Cases in point: the closings by Hearst Magazines of Weekend and Shop, Etc. magazines, and Time Inc.'s decision to shut down the Office Pirates website.
Mourn the loss of jobs, but don't cry for the products. They didn't represent original ideas that fulfilled marketplace needs and tapped audience passions. Office Pirates was a faux-cool attempt by a bureaucratic corporate culture to subvert bureaucratic corporate cultures. Also, it wasn't funny. As Bill Carter detailed in "Desperate Networks," it's nearly impossible for even the highest-paid entertainment executive to predict hits. But there are TV shows and movies that stink of failure long before they make their debuts, the ones even couch critics can see are destined to fail. Office Pirates was in that category.

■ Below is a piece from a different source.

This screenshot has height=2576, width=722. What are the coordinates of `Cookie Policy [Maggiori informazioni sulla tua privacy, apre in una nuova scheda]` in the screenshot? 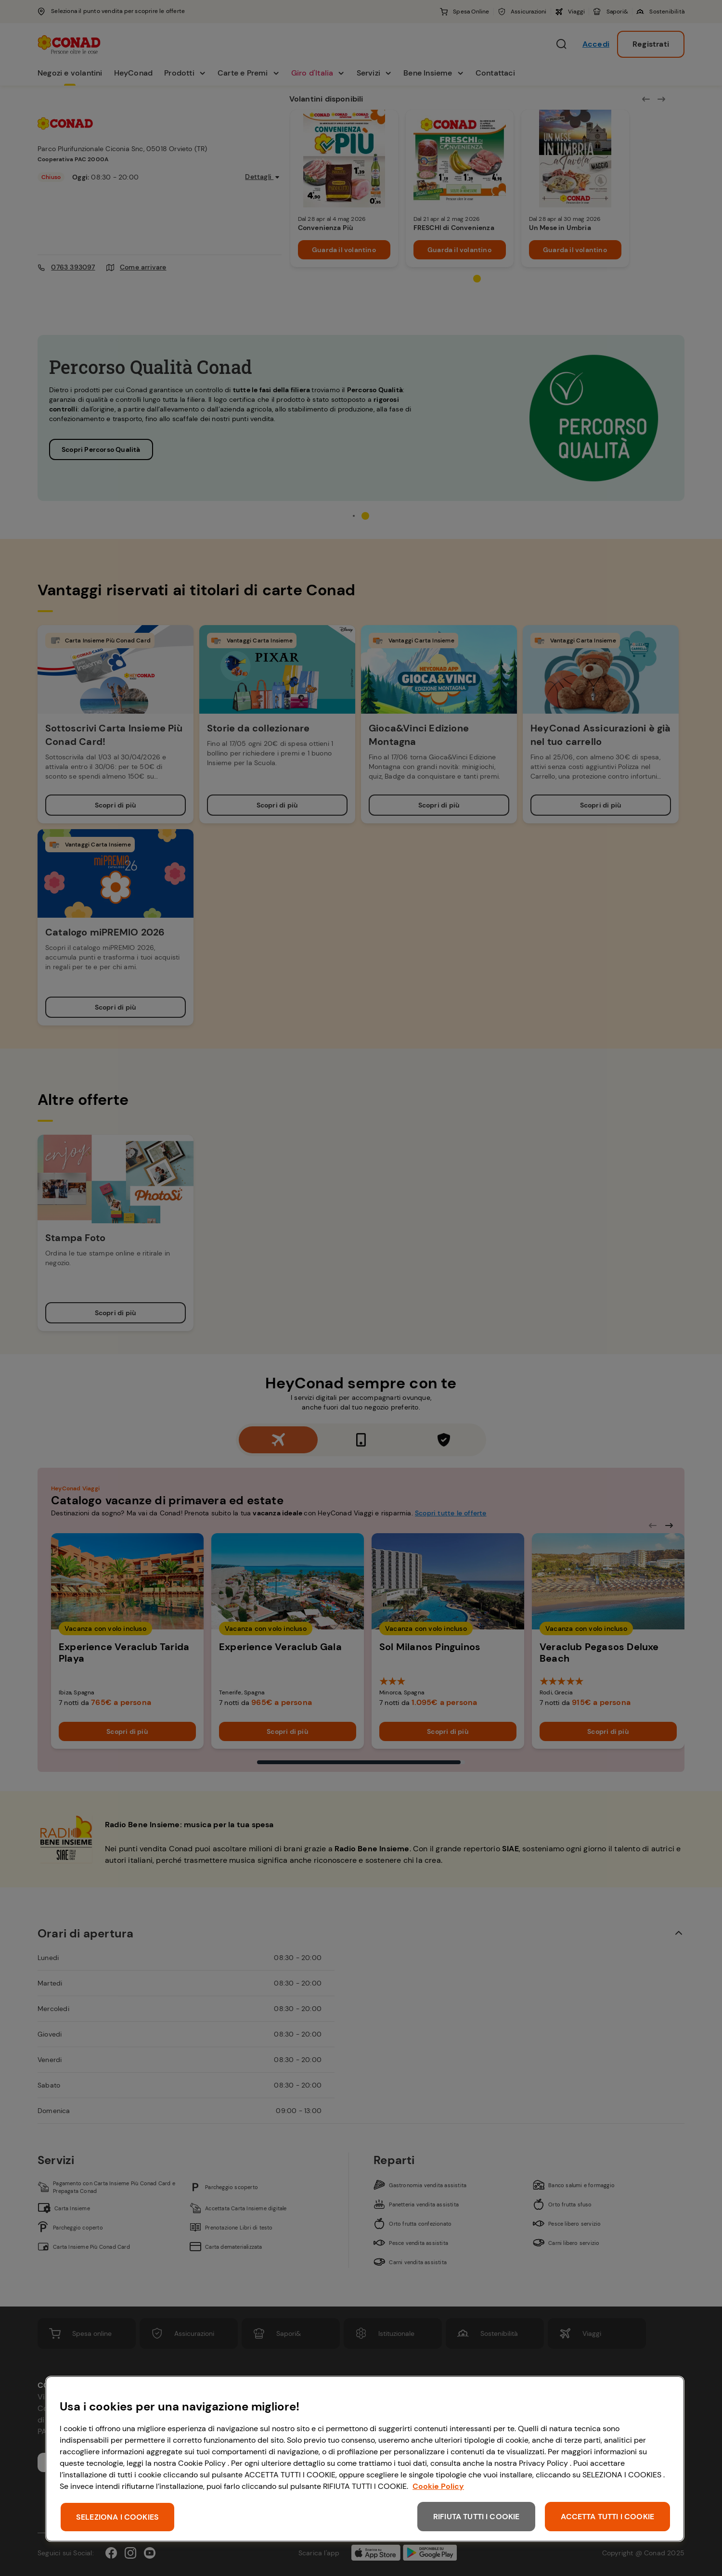 It's located at (438, 2486).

As for Weekend and Shop, Etc., each was an imitator, aimed at duplicating the successes of rivals Real Simple and Lucky, respectively. Neither found the sweet spot. By comparison, titles such as Domino and Quick & Simple are new takes on existing categories, and both seem to be working.

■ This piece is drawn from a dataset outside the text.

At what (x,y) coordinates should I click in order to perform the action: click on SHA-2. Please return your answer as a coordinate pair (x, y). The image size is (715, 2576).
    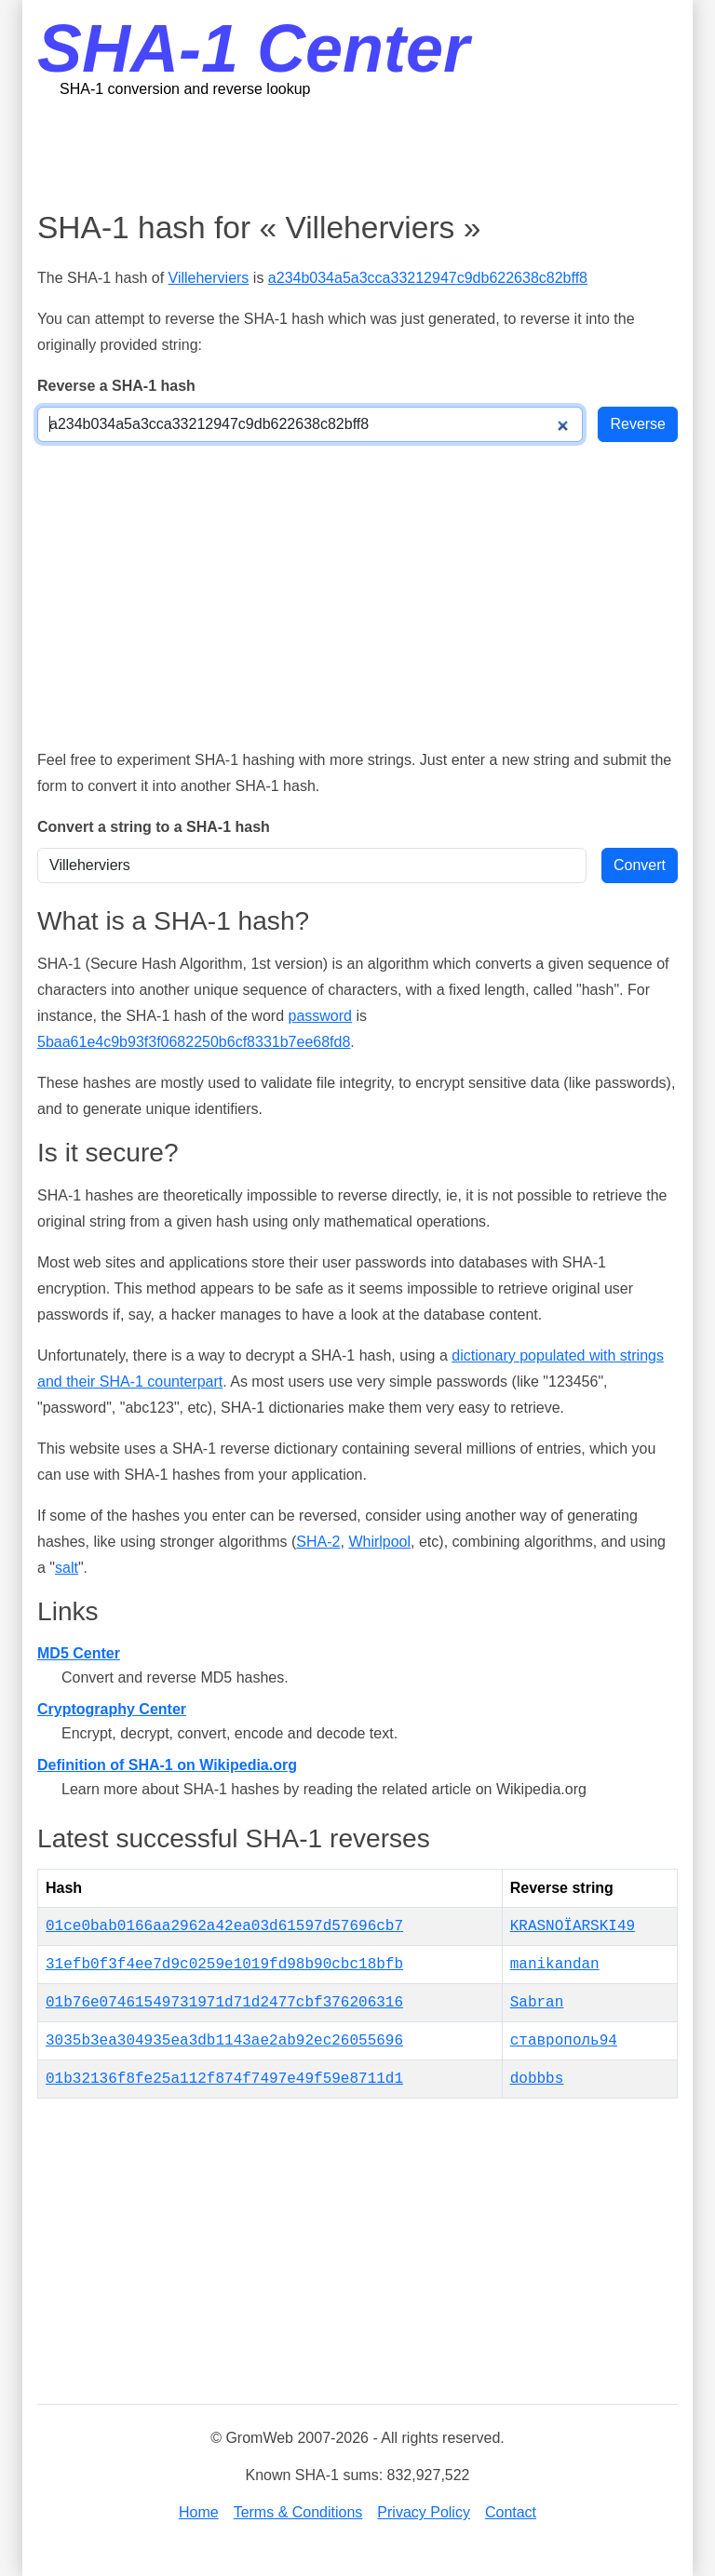
    Looking at the image, I should click on (318, 1542).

Hearst and Time Inc. shouldn't be blamed for trying, though, or blasted for putting people out of work; rather, they should be applauded for making the kinds of cold-eyed business decisions that media and marketing companies need to make more often. These are industries that too often get stuck on emotion or ego and avoid making even the most obvious tough calls.
That's why it was so refreshing when Interpublic went all the way with the recent merger of FCB and Draft and placed Howard Draft clearly in charge of its new-breed creative/direct agency. As the details were being hammered out, the biggest fear was that the holding company would cave to the temptation of a half-measure, creating a parent company over the two agencies while allowing them to continue to operate separately and report to different leaders. (There was a camp advocating just that approach.) By choosing the bumpier path, Interpublic made the right move -- regardless of whether the merger ultimately succeeds. (Knowing Howard, it will.)

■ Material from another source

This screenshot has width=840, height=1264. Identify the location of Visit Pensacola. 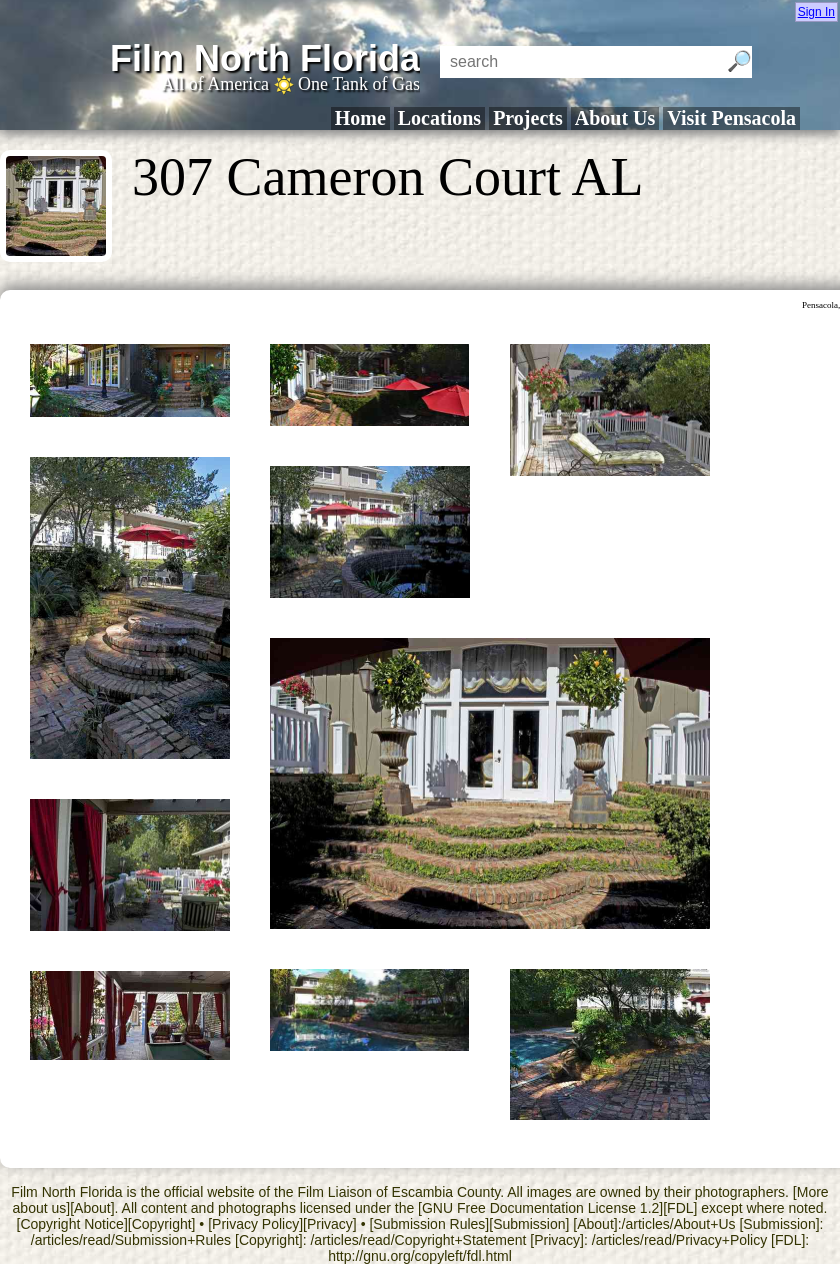
(731, 118).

There are indications that media owners are moving more deliberately, if only out of necessity, as their business models shift; Samir Husni counts a drop in the number of magazines launched this year, for example, while Walt Disney Co. is reducing the number of movies it produces in a bid to boost the profitability of its studio.
In a 2003 column in which I called for the closing of the storied ad agency Bates, I wrote: "From what I understand of the benefits of pruning, the removal of dead leaves and branches allows more sunlight and air to reach and nourish healthier ones." In that context, the shuttering of a failed company "should be seen for what it is: a healthy prerequisite to the revitalization" of an industry. (Incidentally, Bates was shuttered within months, which didn't prove how smart I was, only the inevitability and predictability of its closure.)
There are still too many awful products of all kinds out there, ones that clearly aren't working but are being sustained for reasons of vanity. If 10 media observers were asked to make a list of obvious suspects, chances are there'd be quite a bit of overlap. Figuring out what to do with those properties won't be an easy call for their owners, but it should be a clear one.